The proposition failed, which is surprising considering that the organic movement continues to boom — just look at the success of Whole Foods Market (NYSE:WFM) and Wal-Mart‘s (NYSE:WMT) increased focus on natural offerings.
So what’s the deal? Well, advertising or lobbying efforts aren’t to blame. Based on how the state and country voted, a love for organic simply doesn’t translate to disdain for GM-food.
In fact, it turns out that — despite the unfriendly regulatory environment and enormous levels of bad press directed at it — multinational agricultural biotech company Monsanto (NYSE:MON) continues to thrive.
The importance of this cannot be underestimated.

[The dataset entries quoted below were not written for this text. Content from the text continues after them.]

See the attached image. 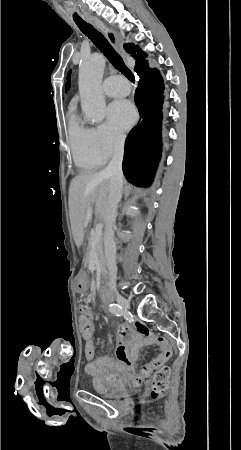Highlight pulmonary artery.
Instances as JSON below:
<instances>
[{"label":"pulmonary artery","instance_id":"1","mask_svg":"<svg viewBox=\"0 0 241 450\" xmlns=\"http://www.w3.org/2000/svg\"><path fill=\"white\" fill-rule=\"evenodd\" d=\"M131 91V84L127 78H123L122 74H109L108 79L103 82V92L107 102H114L116 97L126 95L125 92Z\"/></svg>","mask_w":241,"mask_h":450}]
</instances>
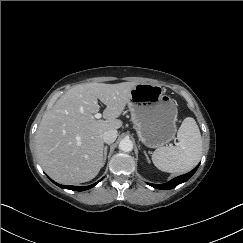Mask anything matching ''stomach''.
Wrapping results in <instances>:
<instances>
[{"label":"stomach","instance_id":"1","mask_svg":"<svg viewBox=\"0 0 243 243\" xmlns=\"http://www.w3.org/2000/svg\"><path fill=\"white\" fill-rule=\"evenodd\" d=\"M128 107L139 140L146 147L159 148L174 138L178 109L160 85L138 83Z\"/></svg>","mask_w":243,"mask_h":243}]
</instances>
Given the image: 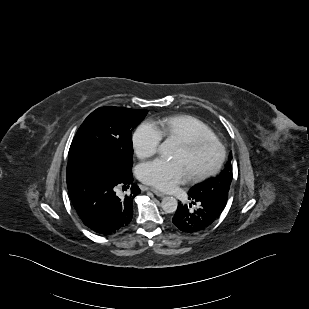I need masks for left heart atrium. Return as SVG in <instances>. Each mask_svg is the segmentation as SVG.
Wrapping results in <instances>:
<instances>
[{
	"mask_svg": "<svg viewBox=\"0 0 309 309\" xmlns=\"http://www.w3.org/2000/svg\"><path fill=\"white\" fill-rule=\"evenodd\" d=\"M137 177L157 189L171 191L186 182L190 174L181 160L157 158L140 164L137 168Z\"/></svg>",
	"mask_w": 309,
	"mask_h": 309,
	"instance_id": "39dd6f15",
	"label": "left heart atrium"
}]
</instances>
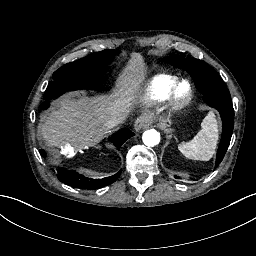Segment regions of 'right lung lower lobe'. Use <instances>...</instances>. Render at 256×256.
Masks as SVG:
<instances>
[{"label":"right lung lower lobe","mask_w":256,"mask_h":256,"mask_svg":"<svg viewBox=\"0 0 256 256\" xmlns=\"http://www.w3.org/2000/svg\"><path fill=\"white\" fill-rule=\"evenodd\" d=\"M133 135L134 133L131 132L130 130L123 129L119 131L116 135L111 137L110 140L116 145L118 149H120L121 145ZM40 154L43 157L46 156V153L43 149L40 150ZM120 174L121 170L110 177H105L102 179H89L83 175L77 174L75 171L72 170H67L65 168L57 169V177L61 182L70 185L74 188L89 190L98 189L115 182L117 178L120 176Z\"/></svg>","instance_id":"right-lung-lower-lobe-1"}]
</instances>
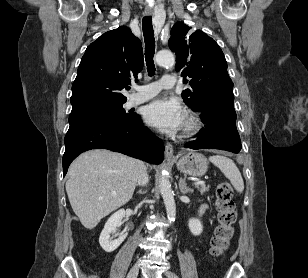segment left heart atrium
<instances>
[{
	"instance_id": "1",
	"label": "left heart atrium",
	"mask_w": 308,
	"mask_h": 278,
	"mask_svg": "<svg viewBox=\"0 0 308 278\" xmlns=\"http://www.w3.org/2000/svg\"><path fill=\"white\" fill-rule=\"evenodd\" d=\"M146 122L162 132H175L185 122L182 105L172 98H161L152 101L144 110Z\"/></svg>"
}]
</instances>
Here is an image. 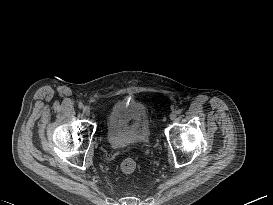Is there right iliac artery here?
I'll list each match as a JSON object with an SVG mask.
<instances>
[{
    "label": "right iliac artery",
    "instance_id": "82829eb1",
    "mask_svg": "<svg viewBox=\"0 0 273 205\" xmlns=\"http://www.w3.org/2000/svg\"><path fill=\"white\" fill-rule=\"evenodd\" d=\"M78 107H79L80 109H82V108L84 107L83 103H82V102H79V103H78Z\"/></svg>",
    "mask_w": 273,
    "mask_h": 205
}]
</instances>
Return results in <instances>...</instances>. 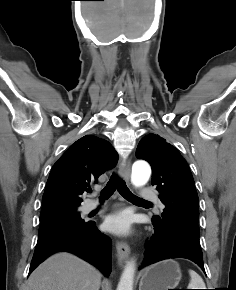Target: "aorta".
<instances>
[{"label":"aorta","mask_w":236,"mask_h":290,"mask_svg":"<svg viewBox=\"0 0 236 290\" xmlns=\"http://www.w3.org/2000/svg\"><path fill=\"white\" fill-rule=\"evenodd\" d=\"M151 175V168L145 162H136L132 167L131 182L136 187L145 185ZM135 262L129 261L121 275L117 290H133Z\"/></svg>","instance_id":"1"}]
</instances>
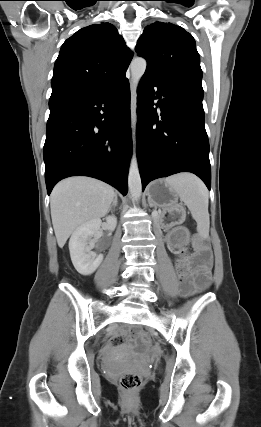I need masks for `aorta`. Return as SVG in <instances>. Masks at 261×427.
Listing matches in <instances>:
<instances>
[{
    "instance_id": "obj_1",
    "label": "aorta",
    "mask_w": 261,
    "mask_h": 427,
    "mask_svg": "<svg viewBox=\"0 0 261 427\" xmlns=\"http://www.w3.org/2000/svg\"><path fill=\"white\" fill-rule=\"evenodd\" d=\"M147 67V62L142 57H136L132 60L130 69H131V116H132V124L135 126L137 122V87L139 85V82L142 78V76L145 73ZM128 186L129 191L133 198L137 199L140 198L142 193V183H141V177L139 173V166H138V160L136 157V153H133L131 162H130V168H129V175H128Z\"/></svg>"
}]
</instances>
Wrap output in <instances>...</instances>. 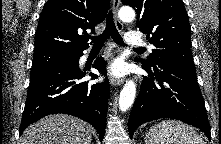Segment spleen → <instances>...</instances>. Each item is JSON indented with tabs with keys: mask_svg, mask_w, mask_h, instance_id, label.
Instances as JSON below:
<instances>
[{
	"mask_svg": "<svg viewBox=\"0 0 221 144\" xmlns=\"http://www.w3.org/2000/svg\"><path fill=\"white\" fill-rule=\"evenodd\" d=\"M146 144H205L193 127L178 120H162L146 134Z\"/></svg>",
	"mask_w": 221,
	"mask_h": 144,
	"instance_id": "spleen-1",
	"label": "spleen"
}]
</instances>
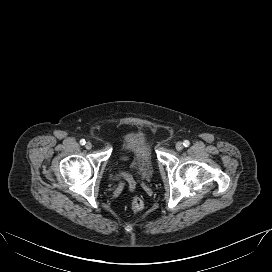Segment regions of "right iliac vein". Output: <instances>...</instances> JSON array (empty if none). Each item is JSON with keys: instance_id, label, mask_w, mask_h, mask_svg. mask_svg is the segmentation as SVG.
<instances>
[{"instance_id": "1", "label": "right iliac vein", "mask_w": 272, "mask_h": 272, "mask_svg": "<svg viewBox=\"0 0 272 272\" xmlns=\"http://www.w3.org/2000/svg\"><path fill=\"white\" fill-rule=\"evenodd\" d=\"M92 143L91 142H87L86 144H85V148L86 149H88V150H90L91 148H92Z\"/></svg>"}]
</instances>
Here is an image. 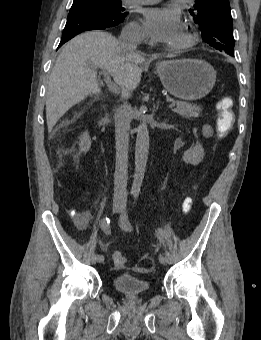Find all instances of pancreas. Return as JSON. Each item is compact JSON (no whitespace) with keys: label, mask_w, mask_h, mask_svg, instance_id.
I'll use <instances>...</instances> for the list:
<instances>
[{"label":"pancreas","mask_w":261,"mask_h":340,"mask_svg":"<svg viewBox=\"0 0 261 340\" xmlns=\"http://www.w3.org/2000/svg\"><path fill=\"white\" fill-rule=\"evenodd\" d=\"M170 101L176 105L172 111L185 118H197L202 111L201 107L195 104L172 99Z\"/></svg>","instance_id":"pancreas-1"}]
</instances>
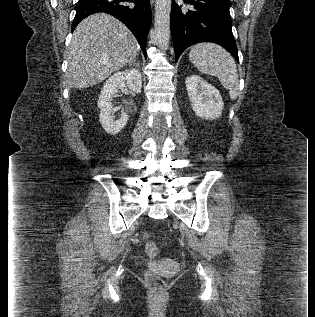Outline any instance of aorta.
<instances>
[{"instance_id": "obj_1", "label": "aorta", "mask_w": 315, "mask_h": 317, "mask_svg": "<svg viewBox=\"0 0 315 317\" xmlns=\"http://www.w3.org/2000/svg\"><path fill=\"white\" fill-rule=\"evenodd\" d=\"M171 0H156L155 35L160 48L166 50L170 42Z\"/></svg>"}]
</instances>
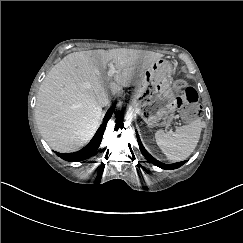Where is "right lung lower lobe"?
Masks as SVG:
<instances>
[{
  "label": "right lung lower lobe",
  "instance_id": "98d812e1",
  "mask_svg": "<svg viewBox=\"0 0 243 243\" xmlns=\"http://www.w3.org/2000/svg\"><path fill=\"white\" fill-rule=\"evenodd\" d=\"M114 106H112L108 112L106 113L103 123L101 124V126L99 127L98 131L96 132L95 136L93 137V139L89 142V144L87 146H85L83 149L79 150L78 152H74V153H57L56 154L61 157L62 159L66 160V161H71V162H79L85 159H88L89 157H91L98 149L102 137H103V133L105 131L106 128V123L108 122V120L110 119V117L112 116L113 112H114Z\"/></svg>",
  "mask_w": 243,
  "mask_h": 243
}]
</instances>
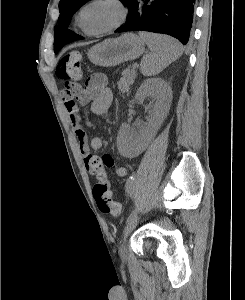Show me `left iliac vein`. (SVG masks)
<instances>
[{
  "instance_id": "obj_1",
  "label": "left iliac vein",
  "mask_w": 245,
  "mask_h": 300,
  "mask_svg": "<svg viewBox=\"0 0 245 300\" xmlns=\"http://www.w3.org/2000/svg\"><path fill=\"white\" fill-rule=\"evenodd\" d=\"M138 221H139V217L138 216L134 217L132 220H130L127 223V225L124 229L123 239L119 246V255L122 259H126V256H127L126 239H127L128 235L135 229V227L138 224Z\"/></svg>"
}]
</instances>
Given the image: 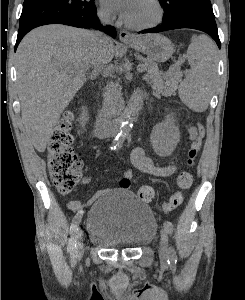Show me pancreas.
<instances>
[{"mask_svg": "<svg viewBox=\"0 0 245 300\" xmlns=\"http://www.w3.org/2000/svg\"><path fill=\"white\" fill-rule=\"evenodd\" d=\"M143 65L147 71L146 80L156 94L170 97L176 93L182 79V73L176 67L162 72L159 71L157 64L149 59L145 60ZM122 107L123 100L119 84H109L104 92V110L109 114H116Z\"/></svg>", "mask_w": 245, "mask_h": 300, "instance_id": "cf45deb5", "label": "pancreas"}]
</instances>
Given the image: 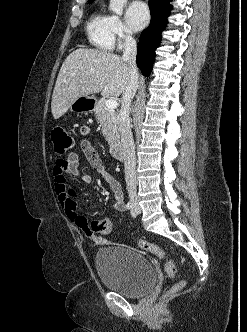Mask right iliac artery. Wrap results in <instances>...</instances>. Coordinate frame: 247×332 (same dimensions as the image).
Segmentation results:
<instances>
[{
	"label": "right iliac artery",
	"instance_id": "right-iliac-artery-1",
	"mask_svg": "<svg viewBox=\"0 0 247 332\" xmlns=\"http://www.w3.org/2000/svg\"><path fill=\"white\" fill-rule=\"evenodd\" d=\"M126 208L131 210L133 208V203L131 201H129L127 204H126Z\"/></svg>",
	"mask_w": 247,
	"mask_h": 332
}]
</instances>
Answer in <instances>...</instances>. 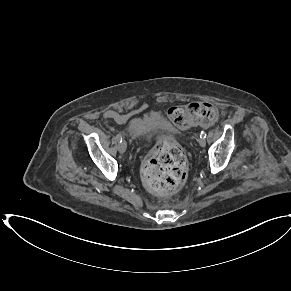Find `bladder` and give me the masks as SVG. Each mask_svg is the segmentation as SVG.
<instances>
[{
  "label": "bladder",
  "instance_id": "obj_1",
  "mask_svg": "<svg viewBox=\"0 0 291 291\" xmlns=\"http://www.w3.org/2000/svg\"><path fill=\"white\" fill-rule=\"evenodd\" d=\"M153 127L148 117L132 118L127 122V133L141 138L151 134Z\"/></svg>",
  "mask_w": 291,
  "mask_h": 291
}]
</instances>
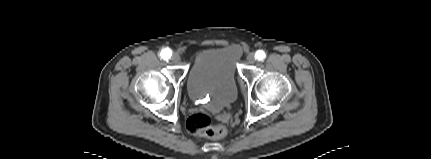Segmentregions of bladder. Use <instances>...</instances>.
<instances>
[{
	"label": "bladder",
	"mask_w": 431,
	"mask_h": 159,
	"mask_svg": "<svg viewBox=\"0 0 431 159\" xmlns=\"http://www.w3.org/2000/svg\"><path fill=\"white\" fill-rule=\"evenodd\" d=\"M239 58L240 49L235 44L199 52L187 77L190 98L213 112L228 108L238 95L236 64Z\"/></svg>",
	"instance_id": "obj_1"
}]
</instances>
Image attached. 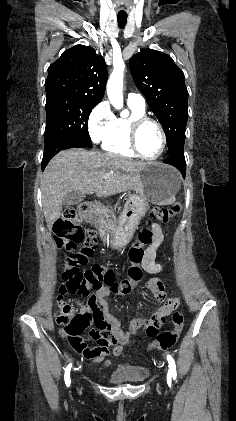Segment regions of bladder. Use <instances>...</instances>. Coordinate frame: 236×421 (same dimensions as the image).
Segmentation results:
<instances>
[{
    "label": "bladder",
    "mask_w": 236,
    "mask_h": 421,
    "mask_svg": "<svg viewBox=\"0 0 236 421\" xmlns=\"http://www.w3.org/2000/svg\"><path fill=\"white\" fill-rule=\"evenodd\" d=\"M145 380V375L137 367L131 364L120 363L109 378V383L126 384Z\"/></svg>",
    "instance_id": "1"
}]
</instances>
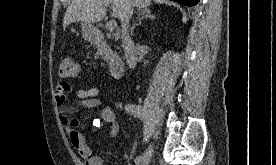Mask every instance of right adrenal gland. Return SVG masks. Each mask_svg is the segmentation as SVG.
I'll return each mask as SVG.
<instances>
[{"label":"right adrenal gland","instance_id":"right-adrenal-gland-1","mask_svg":"<svg viewBox=\"0 0 276 165\" xmlns=\"http://www.w3.org/2000/svg\"><path fill=\"white\" fill-rule=\"evenodd\" d=\"M154 19L155 16L151 14V11L149 8H142V9H139L138 12H137V17H136V21H134L132 27H131V32H133V30L135 29V27L137 25H141L142 23V20L143 19Z\"/></svg>","mask_w":276,"mask_h":165}]
</instances>
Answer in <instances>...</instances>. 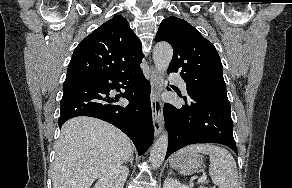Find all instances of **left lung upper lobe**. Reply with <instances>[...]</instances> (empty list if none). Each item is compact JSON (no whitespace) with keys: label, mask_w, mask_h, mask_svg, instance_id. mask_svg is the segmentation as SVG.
I'll list each match as a JSON object with an SVG mask.
<instances>
[{"label":"left lung upper lobe","mask_w":292,"mask_h":188,"mask_svg":"<svg viewBox=\"0 0 292 188\" xmlns=\"http://www.w3.org/2000/svg\"><path fill=\"white\" fill-rule=\"evenodd\" d=\"M155 40L172 45L174 54L168 72H180L188 93L228 99L216 48L188 22L173 16L164 19Z\"/></svg>","instance_id":"5c2ea615"}]
</instances>
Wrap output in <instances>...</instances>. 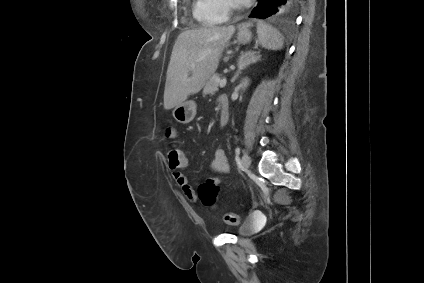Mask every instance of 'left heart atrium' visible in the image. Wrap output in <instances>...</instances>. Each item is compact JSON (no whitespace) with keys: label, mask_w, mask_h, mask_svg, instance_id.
Here are the masks:
<instances>
[{"label":"left heart atrium","mask_w":424,"mask_h":283,"mask_svg":"<svg viewBox=\"0 0 424 283\" xmlns=\"http://www.w3.org/2000/svg\"><path fill=\"white\" fill-rule=\"evenodd\" d=\"M234 1L238 4H245V3L249 2L250 0H234Z\"/></svg>","instance_id":"left-heart-atrium-1"}]
</instances>
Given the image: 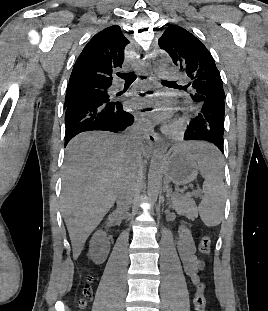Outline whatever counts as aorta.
<instances>
[{
    "label": "aorta",
    "instance_id": "762f6f07",
    "mask_svg": "<svg viewBox=\"0 0 268 311\" xmlns=\"http://www.w3.org/2000/svg\"><path fill=\"white\" fill-rule=\"evenodd\" d=\"M153 72L156 74L157 82L163 83L168 74V69L166 68L165 62L163 60H157V65H153ZM163 156L162 140L159 138L152 153V159L148 172L147 193L151 204H155L160 192L163 172L161 159Z\"/></svg>",
    "mask_w": 268,
    "mask_h": 311
}]
</instances>
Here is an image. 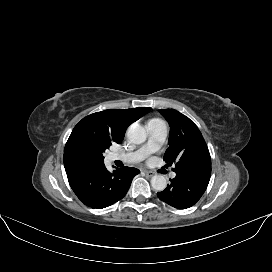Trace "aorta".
Segmentation results:
<instances>
[{
    "label": "aorta",
    "mask_w": 272,
    "mask_h": 272,
    "mask_svg": "<svg viewBox=\"0 0 272 272\" xmlns=\"http://www.w3.org/2000/svg\"><path fill=\"white\" fill-rule=\"evenodd\" d=\"M146 131L138 123L131 124L127 129V138L134 144H141L146 140ZM151 186L156 191H163L167 187V180L162 175H155L151 179Z\"/></svg>",
    "instance_id": "762f6f07"
}]
</instances>
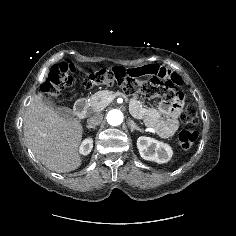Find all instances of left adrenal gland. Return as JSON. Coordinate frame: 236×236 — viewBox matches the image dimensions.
Listing matches in <instances>:
<instances>
[{
    "instance_id": "1",
    "label": "left adrenal gland",
    "mask_w": 236,
    "mask_h": 236,
    "mask_svg": "<svg viewBox=\"0 0 236 236\" xmlns=\"http://www.w3.org/2000/svg\"><path fill=\"white\" fill-rule=\"evenodd\" d=\"M129 125L131 126V131L137 130L141 131V129L135 124V122L132 119H129Z\"/></svg>"
}]
</instances>
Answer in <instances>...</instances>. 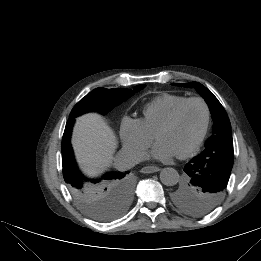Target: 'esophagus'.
Wrapping results in <instances>:
<instances>
[{
  "mask_svg": "<svg viewBox=\"0 0 261 261\" xmlns=\"http://www.w3.org/2000/svg\"><path fill=\"white\" fill-rule=\"evenodd\" d=\"M160 170L159 167L154 166V165H150V166H145L141 169L142 173H155L158 172Z\"/></svg>",
  "mask_w": 261,
  "mask_h": 261,
  "instance_id": "1",
  "label": "esophagus"
}]
</instances>
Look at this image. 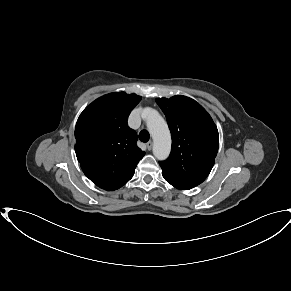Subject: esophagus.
I'll return each mask as SVG.
<instances>
[{"mask_svg": "<svg viewBox=\"0 0 291 291\" xmlns=\"http://www.w3.org/2000/svg\"><path fill=\"white\" fill-rule=\"evenodd\" d=\"M152 145H153L152 141L147 142V143H146V147H147V149H148V150H151V149H152Z\"/></svg>", "mask_w": 291, "mask_h": 291, "instance_id": "esophagus-1", "label": "esophagus"}]
</instances>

While the organics industry is dedicated to spreading the message against all things non-organic, the fact that Monsanto remains a global agribusiness powerhouse shows that the people who matter — the purchasers of their products — haven’t been all-that affected.
That’s good news in the long term for Monsanto shareholders. Monsanto’s competitors, like Sygenta (NYSE:SYA), along with the entire agribusiness sector and the chemical industry, can also take heart in this news.
A recent earnings report from Monsanto may give some pause to investors, however. The company saw a 6% drop in revenue and a $229 million net loss in the last quarter. Nevertheless, the stock hasn’t moved much, demonstrating investor faith in the long-term prospects of the company.
And that faith has been well-earned. Net income for the year was still a respectable $2 billion, including the quarterly loss. Plus, the company is global giant with a great balance sheet and financials. It generated $2.4 billion of free cash flow last year and has $3.6 billion in cash against only $2 billion in debt.
The only problem is that Monsanto looks overvalued. With a 10% long-term growth rate, a 1.7% dividend and a 20% premium for balance sheet and cash flow and brand, even at a 14x multiple, fair value is $59. Monsanto trades at $86.
In the long-term, the company will keep on growing plants and profits. I just suggest waiting for a big market downdraft before entering.
As of this writing, Lawrence Meyers did not own a position in any of the aforementioned securities.